Mais pourquoi et comment sommes-nous arrivés à une situation où la police ne respecte pas un ordre de la cour ?

— À cause d’un excès de zèle de certains policiers qui se savent protégés et se croient tout permis. Savez-vous que le commissaire de police refuse de rencontrer les membres du Bar Council et ne veut pas entendre parler des avocats ? Nous avions créé un comité police/avocats pour améliorer les relations et faire avancer les dossiers avant qu’ils n’arrivent en cour. Ce comité ne fonctionne pas, les demandes pour rencontrer le commissaire de police n’aboutissent pas.

Mais pourquoi n’avez-vous pas rendu public le refus du commissaire de police de rencontrer les représentants des avocats ?

— Parce que nous espérions régler le problème par la diplomatie. Mais malheureusement, la situation empire avec des policiers qui veulent montrer que ce sont eux les “gran mari” à Maurice, comme ils le font avec les simples citoyens qui sont arrêtés et passent la nuit en prison pour avoir traité des membres du gouvernement de gopia. Sans oublier les manifestants contre les augmentations de prix. Est-ce que ces imbéciles réalisent quelle est l’image qu’ils projettent de Maurice dans le monde ? La police affirme avoir consulté le bureau de l’Attorney General avant d’agir. Si cela est vrai, cela signifie que le bureau de l’Attorney General, the principal legal adviser to the government, a encouragé la police à ne pas respecter un ordre d’un juge de la Cour suprême. De mieux en mieux !

Qu’est-ce que le Bar Council compte faire pour réagir au non-respect des droits des avocats et de la cour, de la loi par la police ?
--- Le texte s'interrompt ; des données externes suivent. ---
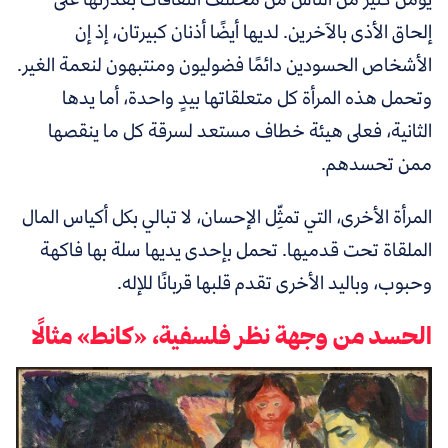
إلحاق الأذى بالآخرين. لديها أيضًا أذنان كبيرتان، إذ إن
الأشخاص الحسودين دائمًا فضوليون ومنتبهون لنعمة الغير.
وتحمل هذه المرأة كل متعلقاتها بيدٍ واحدة، أما يدها
الثانية، فعلى هيئة خطاف مستعد لسرقة كل ما ينقصها
ممن تحسدهم.
المرأة الأخرى، التي تمثِّل الإحسان، لا تبالي بكل أكياس المال
الملقاة تحت قدميها. تحمل بإحدى يديها سلة بها فاكهة
وحبوب، وباليد الأخرى تقدم قلبها قربانًا للإله.
الحسد من وجهة نظر فلسفية، «كانط» مثالًا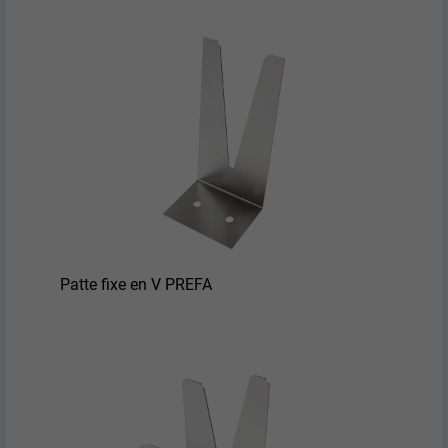
Patte fixe en V PREFA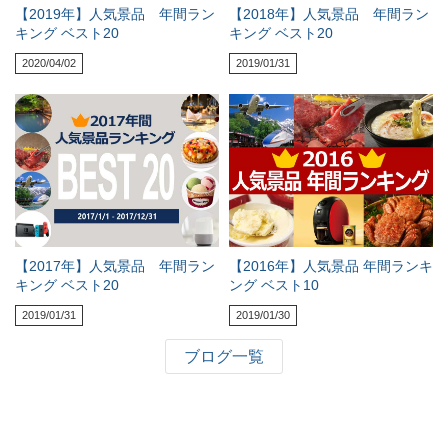
【2019年】人気景品 年間ラン
【2018年】人気景品 年間ラン
キング ベスト20
キング ベスト20
2020/04/02
2019/01/31
【2017年】人気景品 年間ラン
【2016年】人気景品 年間ランキ
キング ベスト20
ング ベスト10
2019/01/31
2019/01/30
ブログ一覧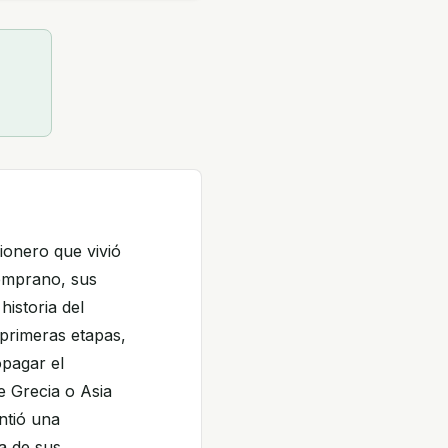
ionero que vivió
temprano, sus
historia del
 primeras etapas,
opagar el
e Grecia o Asia
ntió una
a de sus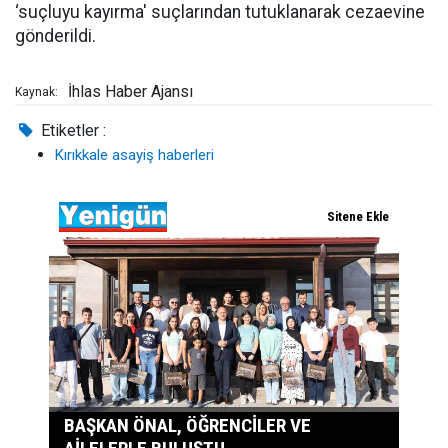
‘suçluyu kayırma' suçlarından tutuklanarak cezaevine
gönderildi.
İhlas Haber Ajansı
Kaynak:
Etiketler :
Kırıkkale asayiş haberleri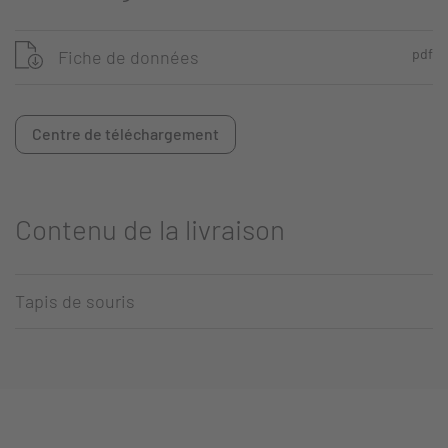
pdf
Fiche de données
Centre de téléchargement
Contenu de la livraison
Tapis de souris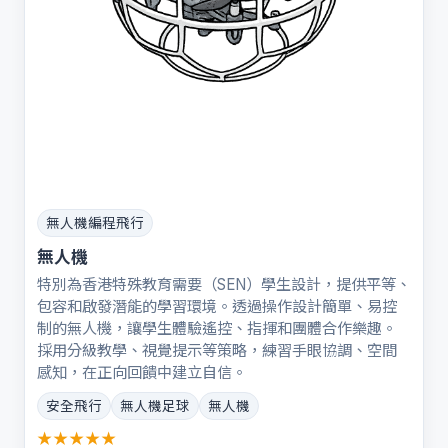
無人機編程飛行
無人機
特別為香港特殊教育需要（SEN）學生設計，提供平等、
包容和啟發潛能的學習環境。透過操作設計簡單、易控
制的無人機，讓學生體驗遙控、指揮和團體合作樂趣。
採用分級教學、視覺提示等策略，練習手眼協調、空間
感知，在正向回饋中建立自信。
安全飛行
無人機足球
無人機
★★★★★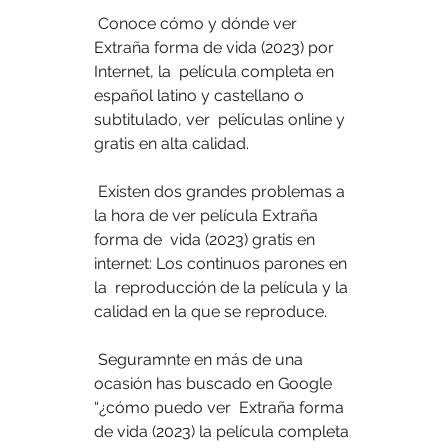
 Conoce cómo y dónde ver 
Extraña forma de vida (2023) por 
Internet, la  película completa en 
español latino y castellano o 
subtitulado, ver  películas online y 
gratis en alta calidad.
 Existen dos grandes problemas a 
la hora de ver película Extraña 
forma de  vida (2023) gratis en 
internet: Los continuos parones en 
la  reproducción de la película y la 
calidad en la que se reproduce.
 Seguramnte en más de una 
ocasión has buscado en Google 
“¿cómo puedo ver  Extraña forma 
de vida (2023) la película completa 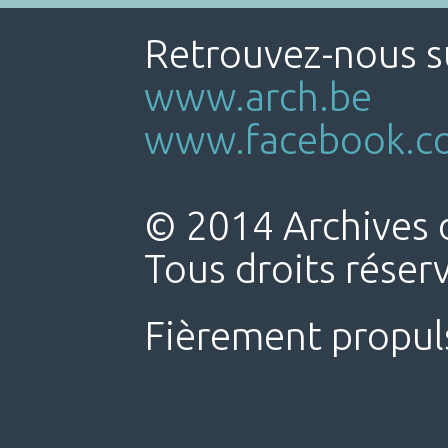
Retrouvez-nous su
www.arch.be
www.facebook.co
© 2014 Archives d
Tous droits réser
Fièrement propul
— Nous avons eu, vendredi, une réunion du Bar Council que je n’ai pas présidée pour des raisons évidentes. Les décisions suivantes ont été prises : le Bar Council est solidaire de son président. Je vais entrer un case civil contre l’État. Et plus important, les avocats vont descendre dans la rue. Pour la première fois dans l’histoire de Maurice, le Bar Council va organiser une marche de protestation et un sit-in.

Je vous signale qu’il faudra que vous obteniez l’autorisation de la police, sinon les avocats pourraient être arrêtés par la police comme des manifestants…

—C’est pour cette raison que la date de la manifestation ne sera pas annoncée tant que toutes les autorisations n’auront pas été obtenues.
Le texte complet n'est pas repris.